What is the best cultivation novel for beginners?
A Record of a Mortal’s Journey to Immortality and Beware of Chicken are the three most recommended entry points, covering three different approaches to the genre. ARMJTOI is the best classical xianxia entry. Beware of Chicken is the best entry for readers with no prior xianxia experience who want an accessible, warm starting point.
Is Reverend Insanity really worth reading despite the antihero protagonist?
Yes, provided you understand what you are committing to. Fang Yuan is not written to be conventionally likable. The novel’s strength lies in the rigor of his logic and the originality of its Gu cultivation system. Readers comfortable with a morally extreme protagonist may find it among the genre’s most original works. Those wanting a sympathetic lead should begin elsewhere.
How does Er Gen rank among cultivation novel authors?
Er Gen is the most consistently beloved author in the genre and the only writer with two novels in this list’s essential tier: I Shall Seal the Heavens and A Will Eternal. His strengths are emotional architecture, long-term plotting, and making breakthroughs feel meaningful. His main weaknesses are mid-arc pacing issues and occasional inconsistency across very long runs.
What is the difference between xianxia and xuanhuan cultivation novels?

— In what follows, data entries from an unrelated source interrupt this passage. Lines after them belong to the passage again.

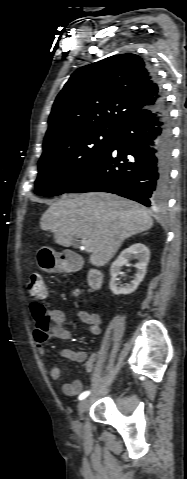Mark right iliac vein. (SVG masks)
<instances>
[{
  "instance_id": "1",
  "label": "right iliac vein",
  "mask_w": 187,
  "mask_h": 479,
  "mask_svg": "<svg viewBox=\"0 0 187 479\" xmlns=\"http://www.w3.org/2000/svg\"><path fill=\"white\" fill-rule=\"evenodd\" d=\"M90 404L89 399H84L78 404V418L74 421L73 428L76 431H79L81 429V423H80V417L85 413V411L88 409Z\"/></svg>"
}]
</instances>
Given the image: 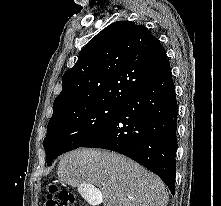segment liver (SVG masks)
<instances>
[{
  "mask_svg": "<svg viewBox=\"0 0 221 206\" xmlns=\"http://www.w3.org/2000/svg\"><path fill=\"white\" fill-rule=\"evenodd\" d=\"M59 179L77 187L90 201L89 192L101 189L104 206H167L163 181L135 161L115 152L80 148L61 157Z\"/></svg>",
  "mask_w": 221,
  "mask_h": 206,
  "instance_id": "1",
  "label": "liver"
}]
</instances>
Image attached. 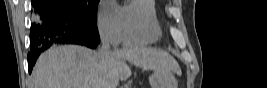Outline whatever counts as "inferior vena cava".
Listing matches in <instances>:
<instances>
[{"instance_id":"obj_1","label":"inferior vena cava","mask_w":267,"mask_h":88,"mask_svg":"<svg viewBox=\"0 0 267 88\" xmlns=\"http://www.w3.org/2000/svg\"><path fill=\"white\" fill-rule=\"evenodd\" d=\"M101 43L102 46L99 53L103 56H109L112 51L110 48L109 39L104 33H101ZM105 88H110V86H106Z\"/></svg>"}]
</instances>
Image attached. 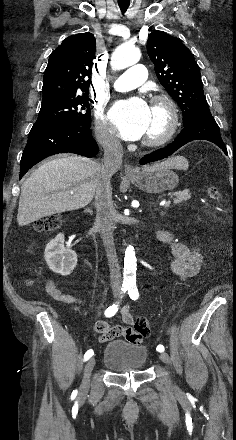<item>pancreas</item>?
Masks as SVG:
<instances>
[{"label":"pancreas","instance_id":"1","mask_svg":"<svg viewBox=\"0 0 236 440\" xmlns=\"http://www.w3.org/2000/svg\"><path fill=\"white\" fill-rule=\"evenodd\" d=\"M174 198V204H179L181 202L187 201L191 198V193L188 189L183 191H178L172 194Z\"/></svg>","mask_w":236,"mask_h":440}]
</instances>
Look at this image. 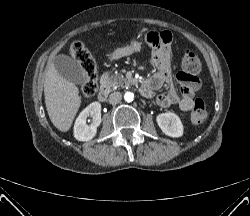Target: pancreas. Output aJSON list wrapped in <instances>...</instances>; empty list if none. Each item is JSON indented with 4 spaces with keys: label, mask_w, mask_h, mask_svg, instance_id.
Instances as JSON below:
<instances>
[{
    "label": "pancreas",
    "mask_w": 250,
    "mask_h": 216,
    "mask_svg": "<svg viewBox=\"0 0 250 216\" xmlns=\"http://www.w3.org/2000/svg\"><path fill=\"white\" fill-rule=\"evenodd\" d=\"M102 83L106 89L111 90L118 87L129 86L131 82L127 80L123 75L117 74L103 77Z\"/></svg>",
    "instance_id": "cf45deb5"
}]
</instances>
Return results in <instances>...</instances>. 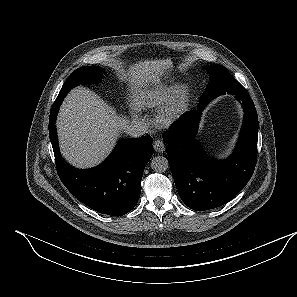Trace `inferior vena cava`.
<instances>
[{
	"label": "inferior vena cava",
	"mask_w": 297,
	"mask_h": 297,
	"mask_svg": "<svg viewBox=\"0 0 297 297\" xmlns=\"http://www.w3.org/2000/svg\"><path fill=\"white\" fill-rule=\"evenodd\" d=\"M125 132L131 137H140L146 132V124L139 120H132L125 126Z\"/></svg>",
	"instance_id": "inferior-vena-cava-1"
}]
</instances>
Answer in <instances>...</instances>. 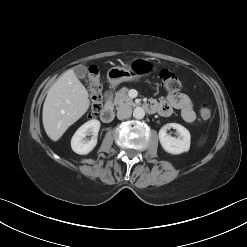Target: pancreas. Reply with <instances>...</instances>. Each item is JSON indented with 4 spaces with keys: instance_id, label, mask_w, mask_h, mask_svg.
Segmentation results:
<instances>
[{
    "instance_id": "1",
    "label": "pancreas",
    "mask_w": 247,
    "mask_h": 247,
    "mask_svg": "<svg viewBox=\"0 0 247 247\" xmlns=\"http://www.w3.org/2000/svg\"><path fill=\"white\" fill-rule=\"evenodd\" d=\"M128 88L123 87L118 92L115 93V98L113 100L114 105L122 106L129 105L134 106L133 100L128 96Z\"/></svg>"
}]
</instances>
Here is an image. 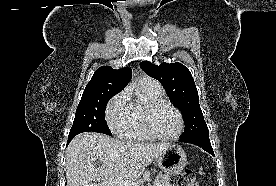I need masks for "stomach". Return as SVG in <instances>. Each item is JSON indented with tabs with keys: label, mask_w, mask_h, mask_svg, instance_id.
Returning <instances> with one entry per match:
<instances>
[{
	"label": "stomach",
	"mask_w": 276,
	"mask_h": 186,
	"mask_svg": "<svg viewBox=\"0 0 276 186\" xmlns=\"http://www.w3.org/2000/svg\"><path fill=\"white\" fill-rule=\"evenodd\" d=\"M157 163L160 169L169 174L181 172L187 164V157L184 150L175 144H169L157 156Z\"/></svg>",
	"instance_id": "stomach-1"
}]
</instances>
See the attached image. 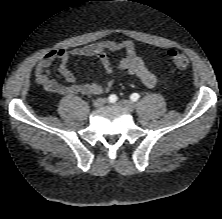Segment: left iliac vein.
I'll return each mask as SVG.
<instances>
[{
	"instance_id": "left-iliac-vein-1",
	"label": "left iliac vein",
	"mask_w": 222,
	"mask_h": 219,
	"mask_svg": "<svg viewBox=\"0 0 222 219\" xmlns=\"http://www.w3.org/2000/svg\"><path fill=\"white\" fill-rule=\"evenodd\" d=\"M119 106L123 107L128 112H132L134 110V104L129 100H121L119 101Z\"/></svg>"
}]
</instances>
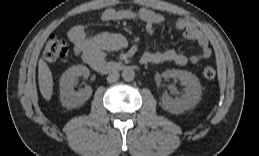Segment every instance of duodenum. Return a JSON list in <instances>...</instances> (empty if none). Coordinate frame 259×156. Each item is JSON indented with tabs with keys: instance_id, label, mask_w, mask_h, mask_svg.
Segmentation results:
<instances>
[{
	"instance_id": "1",
	"label": "duodenum",
	"mask_w": 259,
	"mask_h": 156,
	"mask_svg": "<svg viewBox=\"0 0 259 156\" xmlns=\"http://www.w3.org/2000/svg\"><path fill=\"white\" fill-rule=\"evenodd\" d=\"M93 68L100 73H112L123 71L128 68H136L135 66H127L121 62H98L94 64Z\"/></svg>"
}]
</instances>
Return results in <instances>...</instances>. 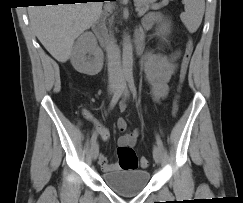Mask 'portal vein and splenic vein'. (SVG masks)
<instances>
[{"label":"portal vein and splenic vein","instance_id":"portal-vein-and-splenic-vein-1","mask_svg":"<svg viewBox=\"0 0 243 203\" xmlns=\"http://www.w3.org/2000/svg\"><path fill=\"white\" fill-rule=\"evenodd\" d=\"M138 11V15L139 16H142L143 15V12H141L139 9H136Z\"/></svg>","mask_w":243,"mask_h":203}]
</instances>
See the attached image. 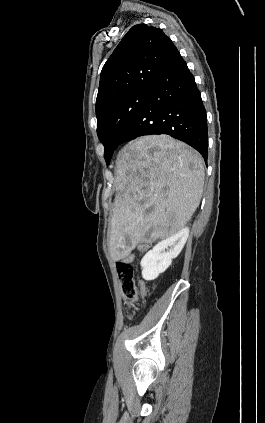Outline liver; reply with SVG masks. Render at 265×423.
I'll return each mask as SVG.
<instances>
[{
	"label": "liver",
	"mask_w": 265,
	"mask_h": 423,
	"mask_svg": "<svg viewBox=\"0 0 265 423\" xmlns=\"http://www.w3.org/2000/svg\"><path fill=\"white\" fill-rule=\"evenodd\" d=\"M204 176L201 155L168 135L143 136L125 145L116 160L118 195L108 242L112 260L128 257L139 243L183 229L200 204Z\"/></svg>",
	"instance_id": "obj_1"
}]
</instances>
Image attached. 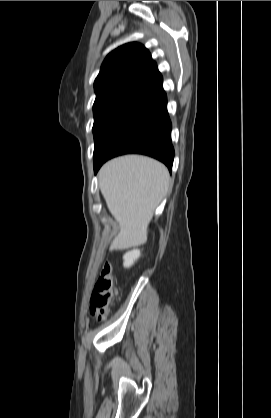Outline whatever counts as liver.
Returning a JSON list of instances; mask_svg holds the SVG:
<instances>
[{
    "label": "liver",
    "mask_w": 271,
    "mask_h": 418,
    "mask_svg": "<svg viewBox=\"0 0 271 418\" xmlns=\"http://www.w3.org/2000/svg\"><path fill=\"white\" fill-rule=\"evenodd\" d=\"M169 183L168 169L152 158L127 155L103 165L99 188L120 226L111 249L123 250L147 241L148 225Z\"/></svg>",
    "instance_id": "obj_1"
}]
</instances>
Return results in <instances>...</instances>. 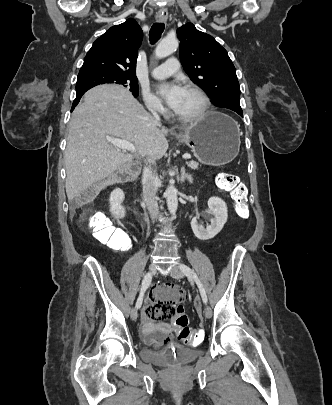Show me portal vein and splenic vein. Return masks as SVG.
<instances>
[{
	"label": "portal vein and splenic vein",
	"instance_id": "obj_1",
	"mask_svg": "<svg viewBox=\"0 0 332 405\" xmlns=\"http://www.w3.org/2000/svg\"><path fill=\"white\" fill-rule=\"evenodd\" d=\"M107 140H108L112 145H114L115 147L119 148L120 150H128V151H130V152H135V146H134L131 142H129V141L121 140V139H118V138H112V137H110V136L107 137ZM183 158H184V159H189L190 156L187 155V154H185V155H183Z\"/></svg>",
	"mask_w": 332,
	"mask_h": 405
}]
</instances>
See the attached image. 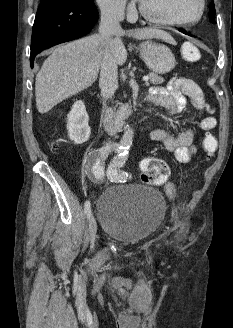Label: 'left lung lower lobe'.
Here are the masks:
<instances>
[{"mask_svg": "<svg viewBox=\"0 0 233 328\" xmlns=\"http://www.w3.org/2000/svg\"><path fill=\"white\" fill-rule=\"evenodd\" d=\"M179 31L184 33V34H187V32L185 30H179ZM188 35H191V34H188Z\"/></svg>", "mask_w": 233, "mask_h": 328, "instance_id": "obj_1", "label": "left lung lower lobe"}]
</instances>
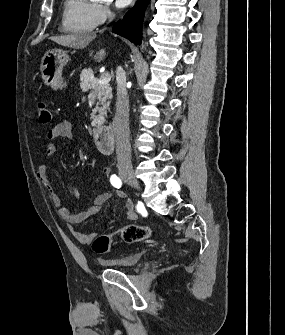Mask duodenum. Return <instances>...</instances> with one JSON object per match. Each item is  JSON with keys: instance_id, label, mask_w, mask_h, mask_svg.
<instances>
[{"instance_id": "duodenum-1", "label": "duodenum", "mask_w": 285, "mask_h": 335, "mask_svg": "<svg viewBox=\"0 0 285 335\" xmlns=\"http://www.w3.org/2000/svg\"><path fill=\"white\" fill-rule=\"evenodd\" d=\"M93 138L98 149L104 154H111L115 148V135L113 130L104 125L93 129Z\"/></svg>"}]
</instances>
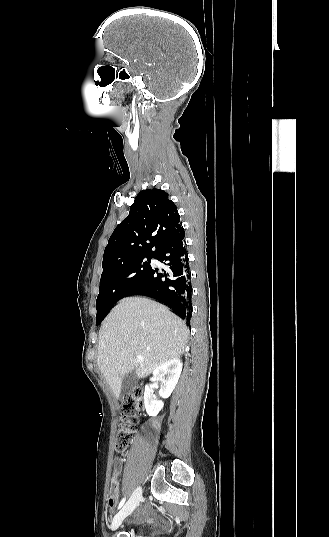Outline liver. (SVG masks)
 Returning a JSON list of instances; mask_svg holds the SVG:
<instances>
[{
	"label": "liver",
	"instance_id": "6515ba94",
	"mask_svg": "<svg viewBox=\"0 0 329 537\" xmlns=\"http://www.w3.org/2000/svg\"><path fill=\"white\" fill-rule=\"evenodd\" d=\"M188 338L185 322L164 305L143 297L124 298L102 324L98 367L118 399L125 374L135 370L138 378H144L180 358ZM137 355L144 361L138 362Z\"/></svg>",
	"mask_w": 329,
	"mask_h": 537
}]
</instances>
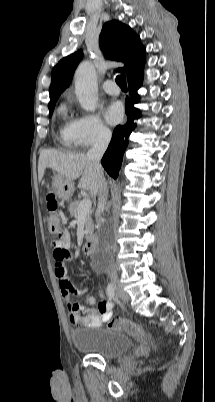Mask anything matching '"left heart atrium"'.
<instances>
[{
    "mask_svg": "<svg viewBox=\"0 0 215 402\" xmlns=\"http://www.w3.org/2000/svg\"><path fill=\"white\" fill-rule=\"evenodd\" d=\"M124 110L121 102L113 101L105 109L104 115L108 123L114 125L123 118Z\"/></svg>",
    "mask_w": 215,
    "mask_h": 402,
    "instance_id": "1",
    "label": "left heart atrium"
}]
</instances>
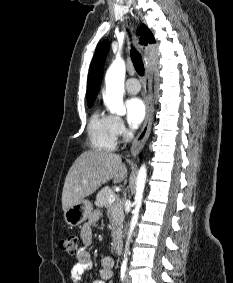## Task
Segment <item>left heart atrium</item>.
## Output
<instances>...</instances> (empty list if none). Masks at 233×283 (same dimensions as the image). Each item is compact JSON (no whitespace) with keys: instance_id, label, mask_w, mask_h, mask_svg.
Wrapping results in <instances>:
<instances>
[{"instance_id":"obj_1","label":"left heart atrium","mask_w":233,"mask_h":283,"mask_svg":"<svg viewBox=\"0 0 233 283\" xmlns=\"http://www.w3.org/2000/svg\"><path fill=\"white\" fill-rule=\"evenodd\" d=\"M126 118L130 127L137 128L145 118L146 108L144 102L133 97L126 101Z\"/></svg>"}]
</instances>
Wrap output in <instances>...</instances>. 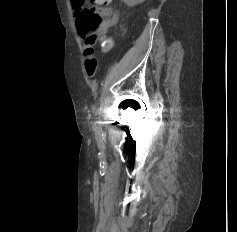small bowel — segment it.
<instances>
[{
    "mask_svg": "<svg viewBox=\"0 0 237 232\" xmlns=\"http://www.w3.org/2000/svg\"><path fill=\"white\" fill-rule=\"evenodd\" d=\"M96 11L100 15H106L108 13V10L105 8H97ZM117 16L116 15H111L104 19L102 22V30L103 32H106L108 29L113 27L116 23ZM84 56H85V61H84V67H85V72L86 74L91 77L94 75L97 67V60L94 56V49L93 46L89 43L86 44L84 48Z\"/></svg>",
    "mask_w": 237,
    "mask_h": 232,
    "instance_id": "obj_1",
    "label": "small bowel"
}]
</instances>
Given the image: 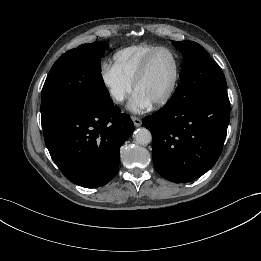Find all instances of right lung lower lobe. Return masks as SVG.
Here are the masks:
<instances>
[{
  "label": "right lung lower lobe",
  "instance_id": "1",
  "mask_svg": "<svg viewBox=\"0 0 261 261\" xmlns=\"http://www.w3.org/2000/svg\"><path fill=\"white\" fill-rule=\"evenodd\" d=\"M127 114L110 104L76 112L43 129L49 153L71 182L96 188L118 173L119 149L133 132Z\"/></svg>",
  "mask_w": 261,
  "mask_h": 261
}]
</instances>
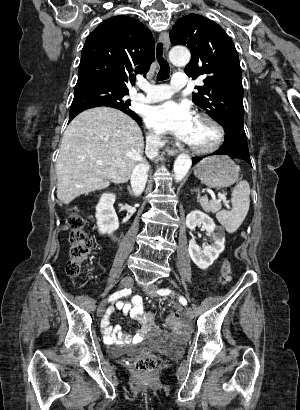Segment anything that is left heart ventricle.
I'll return each mask as SVG.
<instances>
[{"instance_id": "obj_1", "label": "left heart ventricle", "mask_w": 300, "mask_h": 410, "mask_svg": "<svg viewBox=\"0 0 300 410\" xmlns=\"http://www.w3.org/2000/svg\"><path fill=\"white\" fill-rule=\"evenodd\" d=\"M217 139V132L209 123L196 120V125L190 140V144L197 147H207L213 144Z\"/></svg>"}]
</instances>
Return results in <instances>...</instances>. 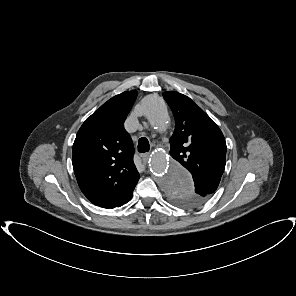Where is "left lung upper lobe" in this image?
I'll return each instance as SVG.
<instances>
[{
  "instance_id": "1",
  "label": "left lung upper lobe",
  "mask_w": 296,
  "mask_h": 296,
  "mask_svg": "<svg viewBox=\"0 0 296 296\" xmlns=\"http://www.w3.org/2000/svg\"><path fill=\"white\" fill-rule=\"evenodd\" d=\"M175 118L171 156L184 166L195 183L193 191H172L170 200L182 207L204 203L217 189L226 163L225 138L215 122L189 97L164 92Z\"/></svg>"
}]
</instances>
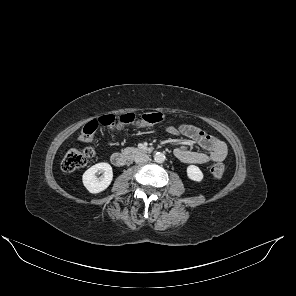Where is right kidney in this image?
<instances>
[{"instance_id":"right-kidney-1","label":"right kidney","mask_w":296,"mask_h":296,"mask_svg":"<svg viewBox=\"0 0 296 296\" xmlns=\"http://www.w3.org/2000/svg\"><path fill=\"white\" fill-rule=\"evenodd\" d=\"M98 171L103 172L101 178H97L96 176ZM112 179L113 171L111 165L108 163L95 164L86 170L82 176L84 186L92 194H97L107 189Z\"/></svg>"}]
</instances>
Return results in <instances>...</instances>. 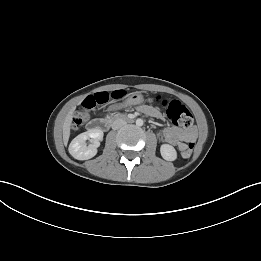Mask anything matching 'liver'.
I'll return each instance as SVG.
<instances>
[{"instance_id":"6515ba94","label":"liver","mask_w":261,"mask_h":261,"mask_svg":"<svg viewBox=\"0 0 261 261\" xmlns=\"http://www.w3.org/2000/svg\"><path fill=\"white\" fill-rule=\"evenodd\" d=\"M75 111V107H73L68 114L65 117L64 123H63V142L65 145H67L69 137H70V129H71V124L73 120V113Z\"/></svg>"}]
</instances>
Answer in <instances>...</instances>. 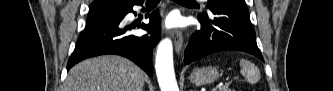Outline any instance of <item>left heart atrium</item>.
Wrapping results in <instances>:
<instances>
[{
  "instance_id": "left-heart-atrium-1",
  "label": "left heart atrium",
  "mask_w": 333,
  "mask_h": 91,
  "mask_svg": "<svg viewBox=\"0 0 333 91\" xmlns=\"http://www.w3.org/2000/svg\"><path fill=\"white\" fill-rule=\"evenodd\" d=\"M178 24H179V21L175 17H170L166 22V26L168 28L176 27Z\"/></svg>"
}]
</instances>
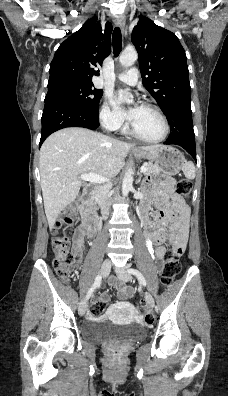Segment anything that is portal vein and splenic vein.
I'll list each match as a JSON object with an SVG mask.
<instances>
[{
  "mask_svg": "<svg viewBox=\"0 0 228 396\" xmlns=\"http://www.w3.org/2000/svg\"><path fill=\"white\" fill-rule=\"evenodd\" d=\"M146 170H147L146 166H141L140 172L144 173ZM79 178L81 180L88 181V182L95 183V184H100V183L106 182L108 180L107 178L97 175V174H94L92 172H90L88 174H82V175H80Z\"/></svg>",
  "mask_w": 228,
  "mask_h": 396,
  "instance_id": "portal-vein-and-splenic-vein-1",
  "label": "portal vein and splenic vein"
}]
</instances>
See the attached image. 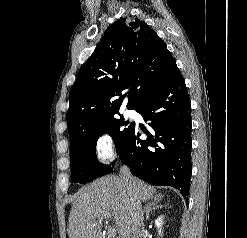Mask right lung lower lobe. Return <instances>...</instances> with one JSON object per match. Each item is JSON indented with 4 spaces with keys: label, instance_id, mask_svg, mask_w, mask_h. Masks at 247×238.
<instances>
[{
    "label": "right lung lower lobe",
    "instance_id": "98d812e1",
    "mask_svg": "<svg viewBox=\"0 0 247 238\" xmlns=\"http://www.w3.org/2000/svg\"><path fill=\"white\" fill-rule=\"evenodd\" d=\"M136 110L151 128L133 123L120 160L134 176L155 186H173L187 199L192 172L191 105L179 69ZM142 133L146 140L139 138Z\"/></svg>",
    "mask_w": 247,
    "mask_h": 238
}]
</instances>
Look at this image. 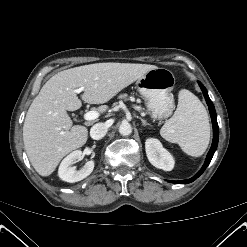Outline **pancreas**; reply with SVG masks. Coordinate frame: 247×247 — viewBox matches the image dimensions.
Segmentation results:
<instances>
[{
  "instance_id": "obj_1",
  "label": "pancreas",
  "mask_w": 247,
  "mask_h": 247,
  "mask_svg": "<svg viewBox=\"0 0 247 247\" xmlns=\"http://www.w3.org/2000/svg\"><path fill=\"white\" fill-rule=\"evenodd\" d=\"M127 97V94H122L120 95V98L123 99V98H126Z\"/></svg>"
}]
</instances>
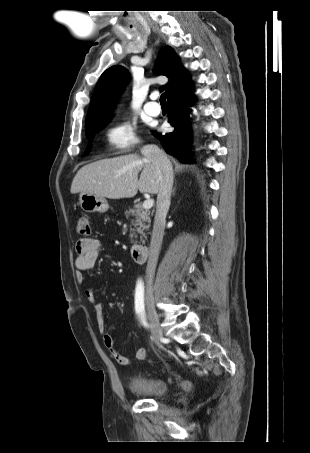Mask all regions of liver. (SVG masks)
<instances>
[{"label":"liver","mask_w":310,"mask_h":453,"mask_svg":"<svg viewBox=\"0 0 310 453\" xmlns=\"http://www.w3.org/2000/svg\"><path fill=\"white\" fill-rule=\"evenodd\" d=\"M159 176V171L151 161L137 154H129L83 166L75 175L70 192L89 193L109 199L132 198L138 190L157 194Z\"/></svg>","instance_id":"liver-1"}]
</instances>
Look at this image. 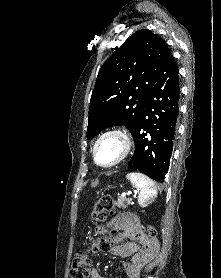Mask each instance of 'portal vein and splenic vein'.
<instances>
[{
    "instance_id": "1",
    "label": "portal vein and splenic vein",
    "mask_w": 221,
    "mask_h": 278,
    "mask_svg": "<svg viewBox=\"0 0 221 278\" xmlns=\"http://www.w3.org/2000/svg\"><path fill=\"white\" fill-rule=\"evenodd\" d=\"M126 194L125 193H123V196H125ZM128 200H130L131 201V199L129 198Z\"/></svg>"
}]
</instances>
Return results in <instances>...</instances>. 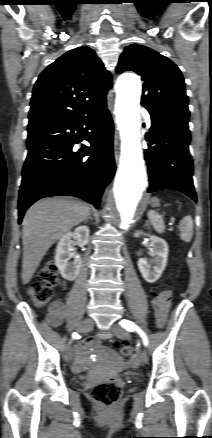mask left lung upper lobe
<instances>
[{
  "mask_svg": "<svg viewBox=\"0 0 212 438\" xmlns=\"http://www.w3.org/2000/svg\"><path fill=\"white\" fill-rule=\"evenodd\" d=\"M124 71L142 77V105L152 117L189 121L184 78L171 60L146 46L132 44L124 49L116 68L119 74Z\"/></svg>",
  "mask_w": 212,
  "mask_h": 438,
  "instance_id": "obj_1",
  "label": "left lung upper lobe"
}]
</instances>
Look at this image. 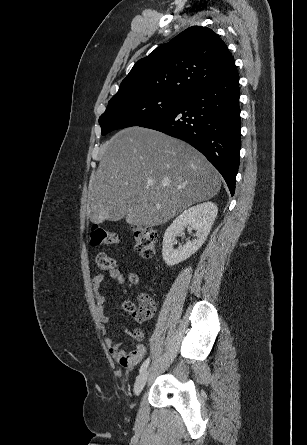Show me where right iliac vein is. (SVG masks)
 <instances>
[{
	"label": "right iliac vein",
	"mask_w": 307,
	"mask_h": 445,
	"mask_svg": "<svg viewBox=\"0 0 307 445\" xmlns=\"http://www.w3.org/2000/svg\"><path fill=\"white\" fill-rule=\"evenodd\" d=\"M148 370H144L136 379L134 384V394L139 395L140 392L143 390L147 379H148Z\"/></svg>",
	"instance_id": "obj_1"
}]
</instances>
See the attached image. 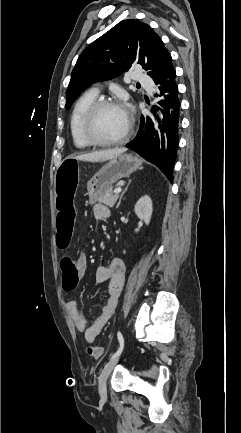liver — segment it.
<instances>
[{"label":"liver","mask_w":241,"mask_h":433,"mask_svg":"<svg viewBox=\"0 0 241 433\" xmlns=\"http://www.w3.org/2000/svg\"><path fill=\"white\" fill-rule=\"evenodd\" d=\"M125 151H126L125 148L97 151V152L76 156L74 157V159L81 160V161H88V162H101V161L113 159Z\"/></svg>","instance_id":"liver-1"}]
</instances>
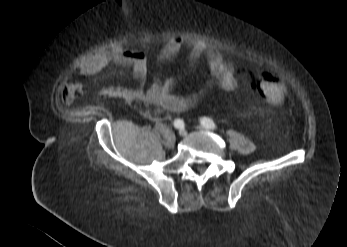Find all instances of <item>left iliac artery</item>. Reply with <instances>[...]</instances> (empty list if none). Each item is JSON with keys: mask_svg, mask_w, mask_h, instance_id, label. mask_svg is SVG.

Xianxia is rooted in Chinese Daoist cultivation traditions such as qi, dantian, immortal realms, spiritual roots, and the classic progression from Qi Condensation upward. Xuanhuan is broader, blending cultivation with Western fantasy or original systems. Lord of the Mysteries is xuanhuan, using a Sequence pathway system in a Victorian-inspired world with Western occult influences.
Are there cultivation novels as good as Lord of the Mysteries that most readers have not heard of?
The Human Emperor by Huangfu Qi is often underrated in Western communities due to incomplete translation exposure. Martial World remains underappreciated relative to its quality as a classic xianxia. Among English progression fantasy, A Practical Guide to Evil deserves more crossover attention from cultivation readers. All are worthwhile after the main essentials.
Which cultivation novel has the best power system?
Reverend Insanity has the most original cultivation system through its distinctive Gu worm framework. Lord of the Mysteries offers the most elegantly structured system with its Sequence pathways. A Record of a Mortal’s Journey to Immortality delivers the most rigorous classical implementation. The best depends on whether you value originality, elegance, or mechanical rigor most.
Final Thoughts

Ten years of reading cultivation fiction has given me strong opinions about this list and genuine uncertainty about parts of it. The top three are not in doubt. LOTM, Reverend Insanity, and ISSTH are the genre’s absolute peaks by any serious measure, and their placement reflects years of community consensus alongside personal conviction.
The essential tier is where the genuine complexity lives. A Record of a Mortal’s Journey to Immortality belongs there by quality. The Legend of Condor Heroes belongs there by historical significance and the impossibility of understanding the genre’s literary values without it. Beware of Chicken belongs there because it changed what the genre was capable of reaching, and that matters as much as internal quality for any honest all-time assessment.
If you are new to cultivation fiction and want to know where to start from this list, the answer is simple. If you want the genre at its literary best and are prepared to invest in a slow build, start with LOTM. If you want the genre’s emotional peak in the traditional xianxia form, start with ISSTH. If you want the most accessible entry point that will give you an accurate sense of what makes cultivation fiction worth reading, start with Beware of Chicken and move to the classical picks once it has convinced you.
The genre has a decade of my reading life in it. These are the novels that deserved it most.